Without resorting to their entire band history, Them were an r&b quartet from Belfast led by one Ivan "Van" Morrison a blues/jazz/r&b aficionado. Signed to Decca, the band's debut single "Don't Start Crying Now" (Decca F 11973, September 1964) failed to garner much attention, but it's follow up "Baby Please Don't Go" (November 1964) rose to #10. I'm not going to wade into the ongoing debate of who played the distinctive riff (Jimmy Page or band guitarist Billy Harrison) on the track but I will debate Them's inspiration for the track. It's been stated that John Lee Hooker's version is the basis of their version but I'm inclined to believe that Mose Allison's interpretation also played a part. Regardless Them's version with it's driving riff with tremolo arm action and the zooming bass line backed with Van Morrison's wailing harp and distinct blues shouting makes it instantly recognizable. There has never been a version like this and there probably will never be.

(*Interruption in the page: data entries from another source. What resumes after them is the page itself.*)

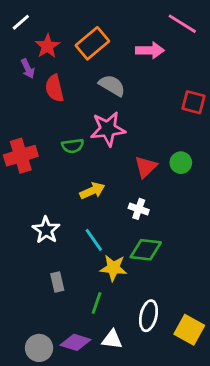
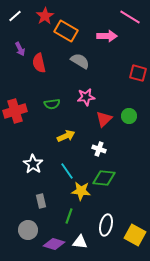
orange rectangle: (92, 43) -> (66, 31), turned 70
red star: (47, 46) -> (45, 16), moved
pink star: (108, 129) -> (86, 97), moved, size x0.7
gray circle: (39, 348) -> (28, 230), moved

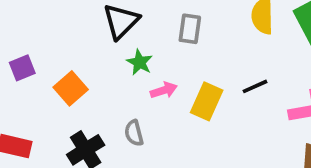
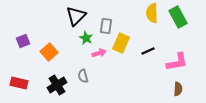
gray rectangle: (190, 29) -> (106, 26), moved
yellow rectangle: (207, 101) -> (121, 43), moved

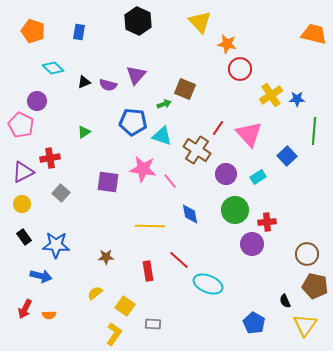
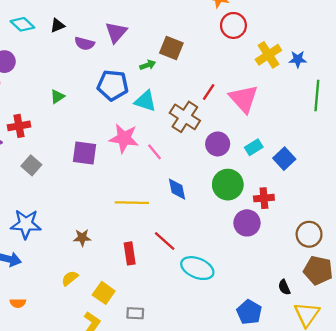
black triangle: (84, 82) -> (57, 25), moved
blue square: (287, 156) -> (284, 159), moved

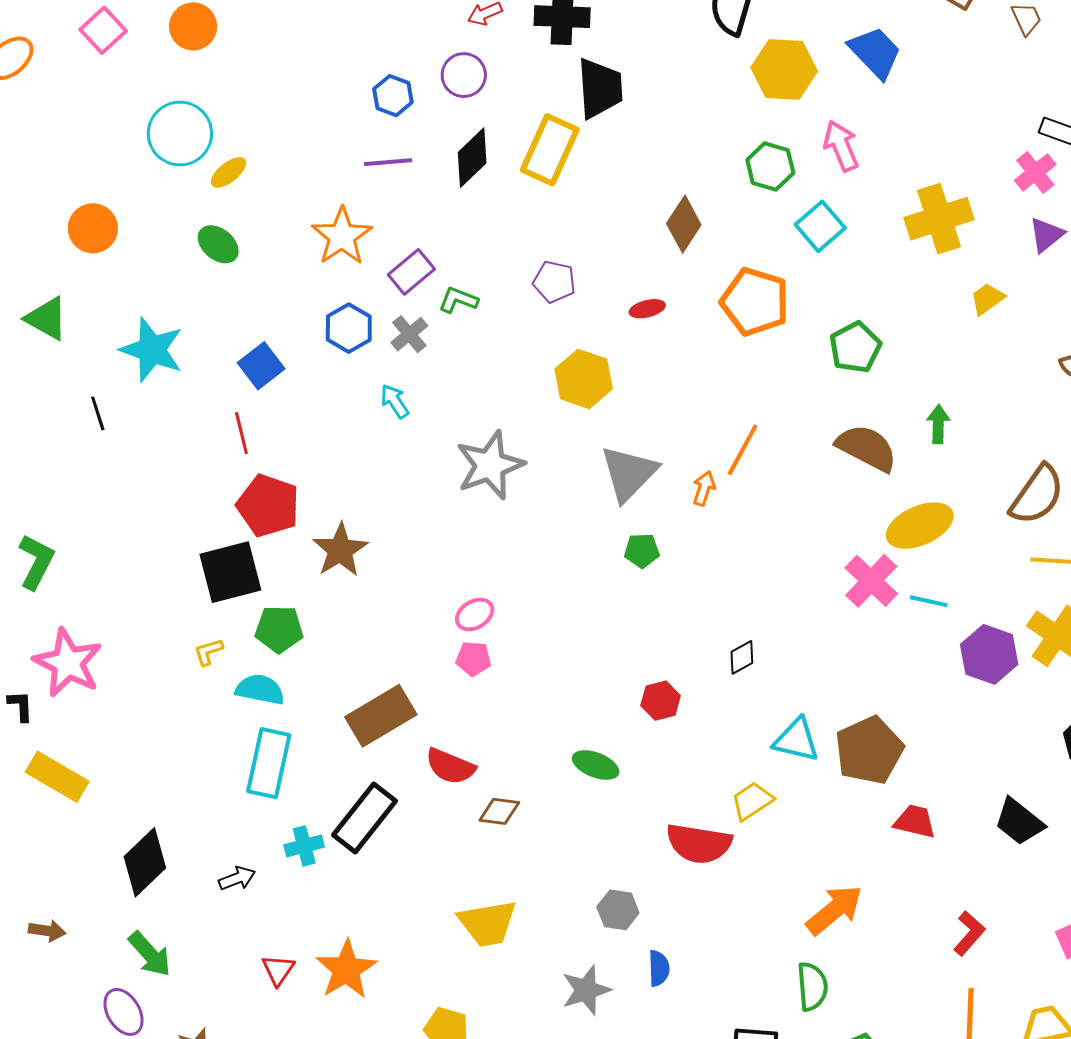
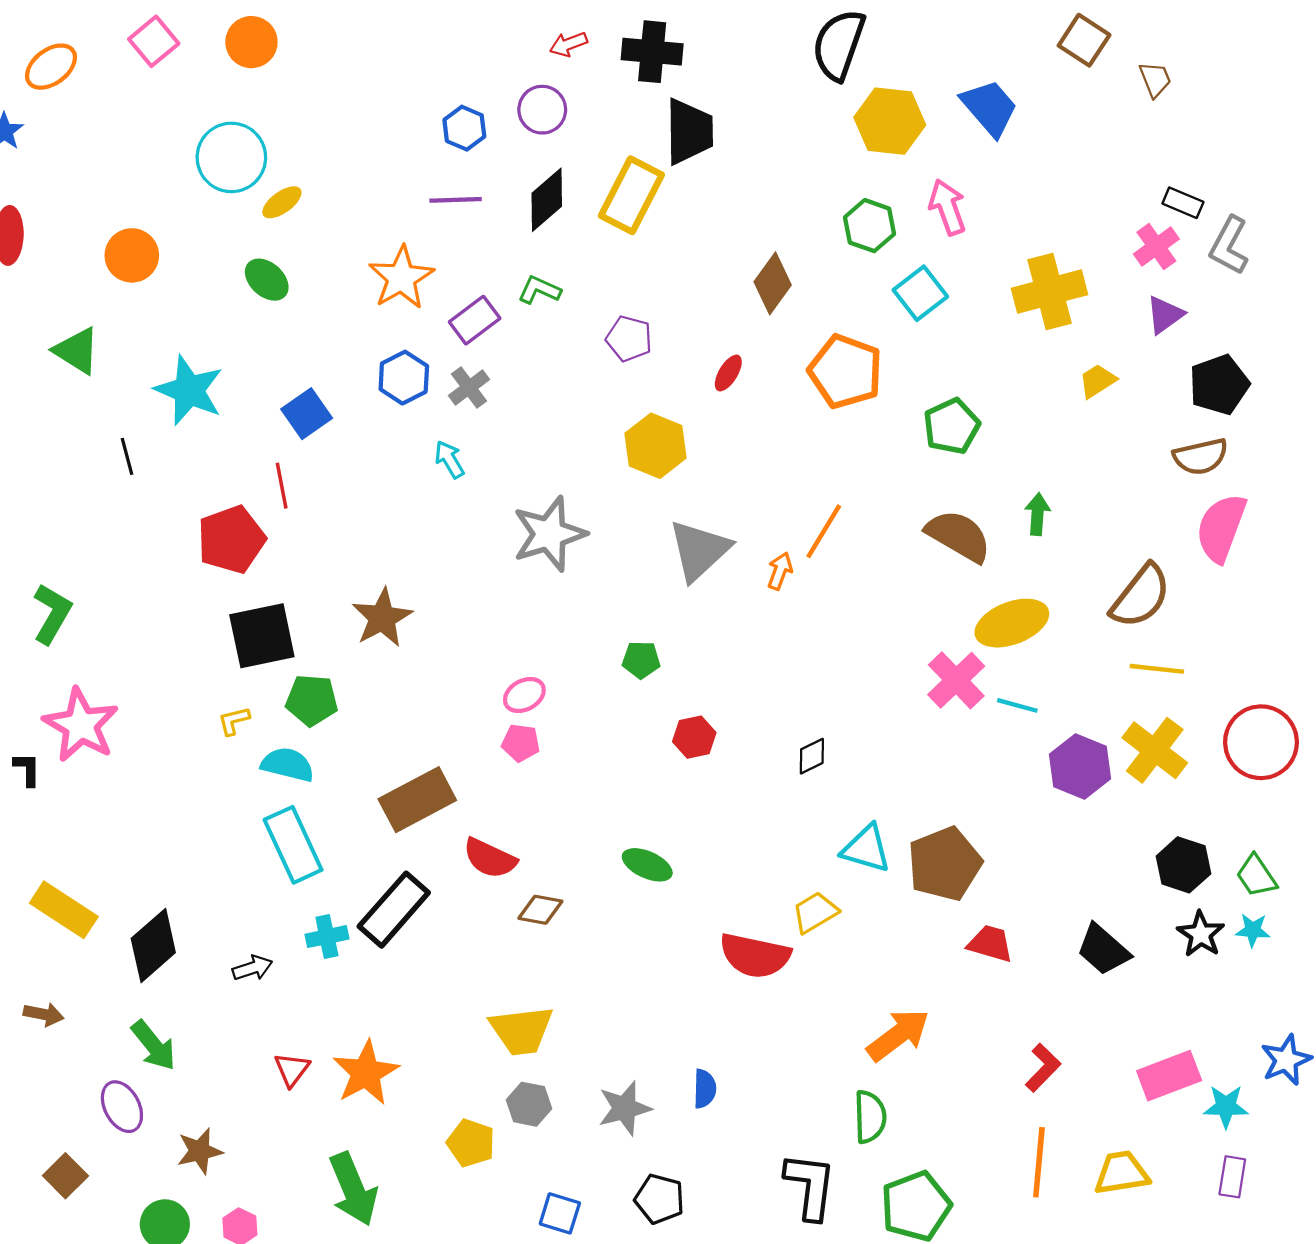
green L-shape: (458, 300) -> (539, 290), moved
red ellipse: (647, 309) -> (728, 373), turned -48
red pentagon: (268, 506) -> (231, 540), moved, turned 30
green pentagon: (642, 551) -> (641, 660), moved
red hexagon: (661, 701) -> (694, 737), moved
cyan rectangle: (269, 763) -> (293, 845), turned -40
yellow rectangle: (57, 777) -> (64, 910), moved
gray hexagon: (618, 910) -> (529, 1104), moved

|Plugging "Baby Please Don't Go" on "Ready Steady Go!" November 20, 1964|
The flip side is the stuff of legends. Van Morrison's "Gloria" could have been an A-side (it reached #71 in the US where d.j's obviously preferred it to "Baby Please Don't Go"). It's monotonous and simplistic three chord pattern is the perfect stuff of garage band mythology (covered by Americans The Shadows Of Knight it went to #10 in the States in 1966) and Van Morrison's lewd leer about "Gloria" is perfect as the band chugs on half frat rock, half r&b. Iconic.
Both tracks are available in a host of place but my favorite recommendation is the essential 3 CD set from 2016 "The Complete Them 1964-1967" (which alternate versions of both sides and a demo of "Gloria" as well as a live B.B.C. take).